TO DO | The required output is the lines below from the line containing "Aujourd’hui, on" to the line containing "seulement par son", inclusive, retyped exactly. No other lines belong in it.
━━━ INFORMATION SUPPLIED ━━━
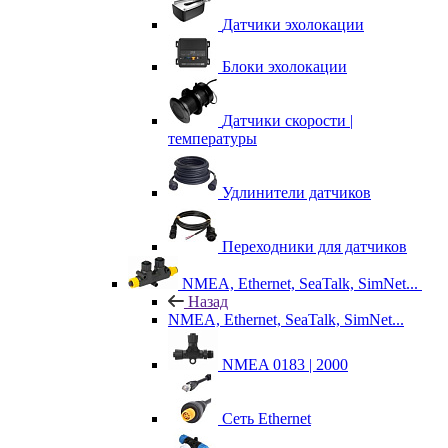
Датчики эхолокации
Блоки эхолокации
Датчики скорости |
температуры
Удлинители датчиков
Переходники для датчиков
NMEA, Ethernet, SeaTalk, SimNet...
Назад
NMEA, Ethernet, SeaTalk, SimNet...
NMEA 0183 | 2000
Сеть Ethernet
━━━
━━━ INFORMATION SUPPLIED ━━━
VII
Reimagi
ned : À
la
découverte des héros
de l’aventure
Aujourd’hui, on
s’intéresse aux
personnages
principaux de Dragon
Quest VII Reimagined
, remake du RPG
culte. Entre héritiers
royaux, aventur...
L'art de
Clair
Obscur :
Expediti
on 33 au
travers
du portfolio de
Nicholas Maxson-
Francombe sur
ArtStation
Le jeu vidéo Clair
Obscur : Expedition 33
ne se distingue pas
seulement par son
━━━
SOLUTION TO THIS PROBLEM |
Aujourd’hui, on
s’intéresse aux
personnages
principaux de Dragon
Quest VII Reimagined
, remake du RPG
culte. Entre héritiers
royaux, aventur...
L'art de
Clair
Obscur :
Expediti
on 33 au
travers
du portfolio de
Nicholas Maxson-
Francombe sur
ArtStation
Le jeu vidéo Clair
Obscur : Expedition 33
ne se distingue pas
seulement par son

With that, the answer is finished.